#### [INPUT RECORDS]
== Segment start ==

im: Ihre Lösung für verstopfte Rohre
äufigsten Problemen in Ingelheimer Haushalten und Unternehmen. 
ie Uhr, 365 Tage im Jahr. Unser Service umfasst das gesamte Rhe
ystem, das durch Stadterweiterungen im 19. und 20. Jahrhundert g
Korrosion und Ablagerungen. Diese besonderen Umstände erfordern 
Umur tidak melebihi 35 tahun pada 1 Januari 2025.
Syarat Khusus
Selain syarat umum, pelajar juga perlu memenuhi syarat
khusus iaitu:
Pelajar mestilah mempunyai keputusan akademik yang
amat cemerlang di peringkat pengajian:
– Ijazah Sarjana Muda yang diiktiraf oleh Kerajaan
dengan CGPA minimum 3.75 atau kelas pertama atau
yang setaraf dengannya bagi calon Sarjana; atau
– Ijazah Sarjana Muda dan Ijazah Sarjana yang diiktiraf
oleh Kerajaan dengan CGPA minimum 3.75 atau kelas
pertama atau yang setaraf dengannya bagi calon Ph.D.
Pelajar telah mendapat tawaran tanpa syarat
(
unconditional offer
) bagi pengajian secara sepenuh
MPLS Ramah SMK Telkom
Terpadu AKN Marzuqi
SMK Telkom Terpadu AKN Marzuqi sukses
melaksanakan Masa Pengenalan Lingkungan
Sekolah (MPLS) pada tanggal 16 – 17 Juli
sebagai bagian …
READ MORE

== Segment end ==
== Segment start ==

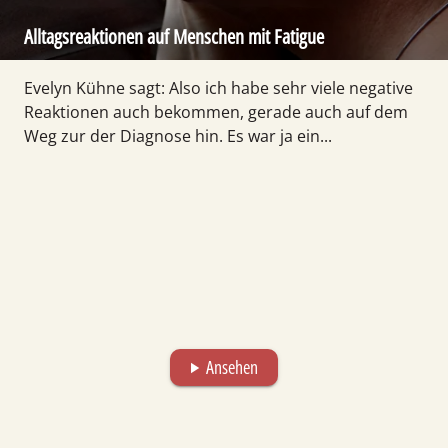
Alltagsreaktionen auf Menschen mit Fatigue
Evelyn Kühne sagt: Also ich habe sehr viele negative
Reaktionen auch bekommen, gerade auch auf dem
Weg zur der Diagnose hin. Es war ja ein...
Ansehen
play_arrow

== Segment end ==
== Segment start ==

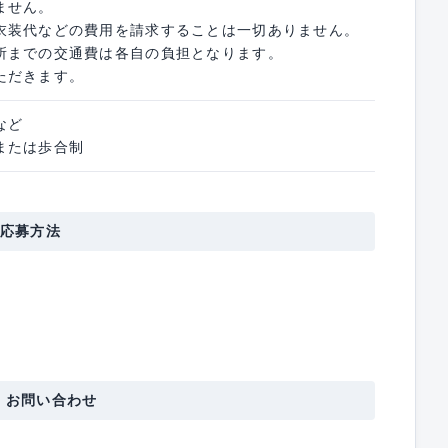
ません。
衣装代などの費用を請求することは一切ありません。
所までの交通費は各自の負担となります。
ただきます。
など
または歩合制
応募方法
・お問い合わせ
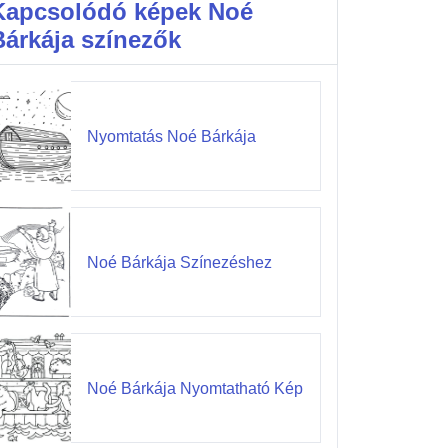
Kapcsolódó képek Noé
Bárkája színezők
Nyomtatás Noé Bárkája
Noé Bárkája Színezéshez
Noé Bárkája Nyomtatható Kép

== Segment end ==

#### [PROBLEM DESCRIPTION]
Exact duplication is required for the lines above, from the line that contains "im: Ihre Lösung für verstopfte Rohre" to the line that contains "dengan CGPA minimum 3.75 atau kelas pertama", inclusive; omit all others.

#### [RESULT OF THIS EXERCISE]
im: Ihre Lösung für verstopfte Rohre
äufigsten Problemen in Ingelheimer Haushalten und Unternehmen. 
ie Uhr, 365 Tage im Jahr. Unser Service umfasst das gesamte Rhe
ystem, das durch Stadterweiterungen im 19. und 20. Jahrhundert g
Korrosion und Ablagerungen. Diese besonderen Umstände erfordern 
Umur tidak melebihi 35 tahun pada 1 Januari 2025.
Syarat Khusus
Selain syarat umum, pelajar juga perlu memenuhi syarat
khusus iaitu:
Pelajar mestilah mempunyai keputusan akademik yang
amat cemerlang di peringkat pengajian:
– Ijazah Sarjana Muda yang diiktiraf oleh Kerajaan
dengan CGPA minimum 3.75 atau kelas pertama atau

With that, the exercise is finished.